De acuerdo con la dependencia, este tipo de operaciones suelen presentarse como una oportunidad para comprar inmuebles a precios hasta 50% más bajos que los del mercado; sin embargo, detrás de ellas pueden existir complicaciones jurídicas o incluso intentos de fraude.
La Profeco explicó que los remates bancarios surgen cuando una institución financiera recupera una propiedad tras el impago de un crédito hipotecario y la pone a la venta para recuperar el monto adeudado. No obstante, muchas de estas viviendas se ofertan cuando el proceso legal aún no concluye, lo que puede retrasar la entrega del bien o impedir su posesión inmediata.
Entre los principales riesgos, la Profeco destacó los siguientes:
• Demoras en la entrega del inmueble. Si el antiguo propietario sigue habitando la vivienda, el comprador deberá esperar a que un juez ordene el desalojo, trámite que puede tardar meses o incluso años.
• Imposibilidad de revisar la propiedad antes de comprar. En la mayoría de los casos no se permite visitar el inmueble previamente, por lo que el comprador desconoce su estado físico y posibles adeudos en servicios.
• Desconocimiento del estatus legal. Algunas propiedades continúan en litigio, lo que impide su adjudicación inmediata.

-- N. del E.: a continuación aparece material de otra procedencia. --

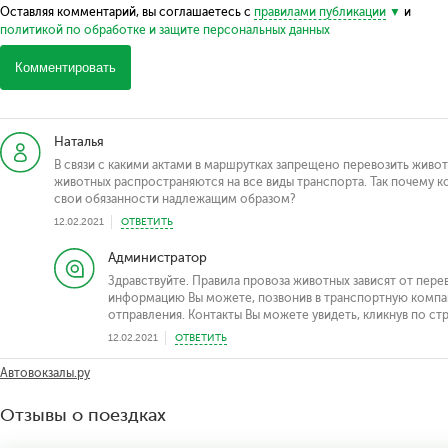
Оставляя комментарий, вы соглашаетесь с
правилами публикации
и
политикой по обработке и защите персональных данных
Комментировать
Наталья
В связи с какими актами в маршрутках запрещено перевозить живо
животных распространяются на все виды транспорта. Так почему 
свои обязанности надлежащим образом?
12.02.2021
ОТВЕТИТЬ
Администратор
Здравствуйте. Правила провоза животных зависят от пер
информацию Вы можете, позвонив в транспортную компан
отправления. Контакты Вы можете увидеть, кликнув по ст
12.02.2021
ОТВЕТИТЬ
Автовокзалы.ру
Отзывы о поездках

• Riesgo de fraude. La dependencia alertó sobre la existencia de sitios web y supuestos intermediarios que ofrecen remates falsos y solicitan adelantos de dinero.
• Costos adicionales. Aun con precios bajos, el comprador puede enfrentar gastos por honorarios legales, trámites judiciales y reparaciones, lo que incrementa la inversión total.
Ante ello, la Profeco recomendó a los interesados en participar en un remate bancario:
1. Buscar asesoría profesional de un abogado o asesor inmobiliario especializado.
2. Verificar la autenticidad del vendedor o intermediario y su vínculo con la institución bancaria.
3. Leer cuidadosamente el contrato antes de firmar, prestando atención a los plazos de entrega y gastos adicionales.
4. Confirmar la etapa legal del inmueble —si está en litigio o ya adjudicado—.
5. Evitar entregar dinero en efectivo o sin comprobante, y conservar toda la documentación de la transacción.